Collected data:
--- START ---

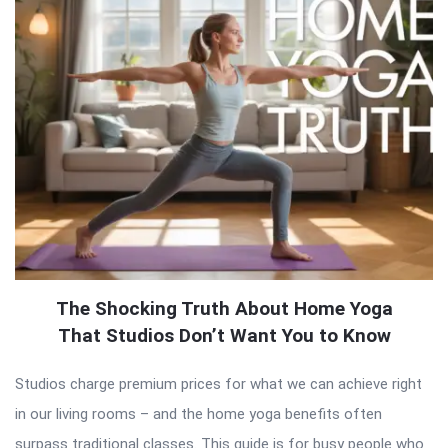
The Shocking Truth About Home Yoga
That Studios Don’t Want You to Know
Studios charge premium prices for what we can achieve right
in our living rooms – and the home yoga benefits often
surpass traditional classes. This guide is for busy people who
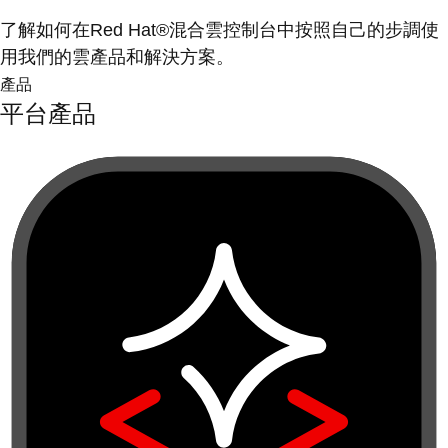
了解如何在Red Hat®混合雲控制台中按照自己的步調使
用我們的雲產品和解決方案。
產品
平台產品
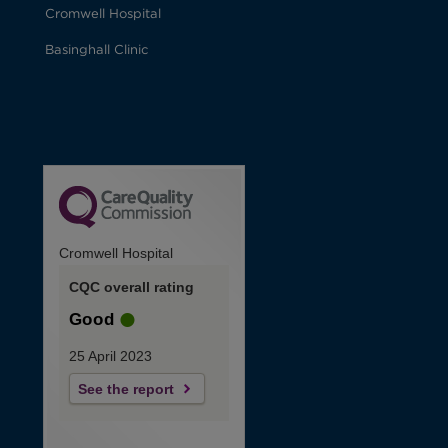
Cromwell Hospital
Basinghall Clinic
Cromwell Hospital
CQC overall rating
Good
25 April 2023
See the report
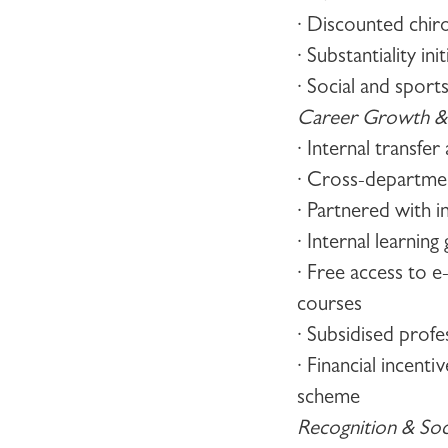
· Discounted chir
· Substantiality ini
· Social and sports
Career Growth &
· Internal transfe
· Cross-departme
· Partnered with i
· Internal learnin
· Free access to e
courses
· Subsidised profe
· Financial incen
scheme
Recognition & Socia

--- END ---

Problem requirements.
Exclude the pictures and give back the rest of the data above exactly as written.

Solution to the exercise.
The Shocking Truth About Home Yoga
That Studios Don’t Want You to Know
Studios charge premium prices for what we can achieve right
in our living rooms – and the home yoga benefits often
surpass traditional classes. This guide is for busy people who
了解如何在Red Hat®混合雲控制台中按照自己的步調使
用我們的雲產品和解決方案。
產品
平台產品
Cromwell Hospital
Basinghall Clinic
Cromwell Hospital
CQC overall rating
Good
25 April 2023
See the report
· Discounted chir
· Substantiality ini
· Social and sports
Career Growth &
· Internal transfe
· Cross-departme
· Partnered with i
· Internal learnin
· Free access to e
courses
· Subsidised profe
· Financial incen
scheme
Recognition & Socia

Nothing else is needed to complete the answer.